DEV Community

Sirclesam
Sirclesam

Posted on • Edited on

Fun with BASH Pt: 2 Aliases

Pt 1: https://dev.to/sirclesam/fun-with-bash-pt-1-scripting-51l9

This one will be short, which makes sense in context.

Another way to save precious keystroked when working in the terminal is to use bash aliases. My main use for this is to get to project directories that I access frequently.

If you read my previous post about writing bash scripts you may have thought to try something like this, but realized after the script executes that you're still in the same directory. This is because in .sh scripts cd just changes the directory in the context of the script and not your active shell, luckily alias can help with this.

Once again we're going to be editing our bash profile file in our home dir. For most BASH shells on linux this will be ~/.bashrc however because apple with the stock OSX terminal it is ~/.bash_profile.

For a while, I've been doing daily hack-hours to practice algorithm solving, pulling from a daily updated repo that has new problems in it every day. In order to interact with the scripts I need to be in their directory which means typing:

cd hack-hour/challenges/

which even with tab correction still equals 5 keystrokes every morning. Ain't nobody got time for that!

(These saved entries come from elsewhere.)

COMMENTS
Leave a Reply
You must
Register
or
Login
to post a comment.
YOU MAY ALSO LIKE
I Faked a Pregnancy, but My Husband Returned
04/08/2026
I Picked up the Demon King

open up your bash profile and insert the following:

alias hh="cd ~/hack-hour/challenges"

Go open a new terminal (has to be new, remember the profile settings get added when a terminal is opened) and try it!

TAH DAH!!

Originally that was going to be all for this article, but I learned a new BASH trick that I can rope back into this so you get that too.

I just learned you can cd - to go back the previous directory you were in, pretty neat but got me thinking about some alias work I'd done in college when we lived in the terminal.

pushd is a less well-known sibling of cd. It does the same thing but as its name might have suggested it does a push, and this is on to a directory stack. The benefit of this is you can do a popd to traverse backwards through the stack.

Another thing to note about aliases, that this demonstrates, is they get executed before anything on your PATH environment variable, so if you add this to your profile:

alias cd="pushd"

now anytime cd is used it will call pushd instead and you can utilize popd to go back in your directory history, if cd - doesn't get the job done!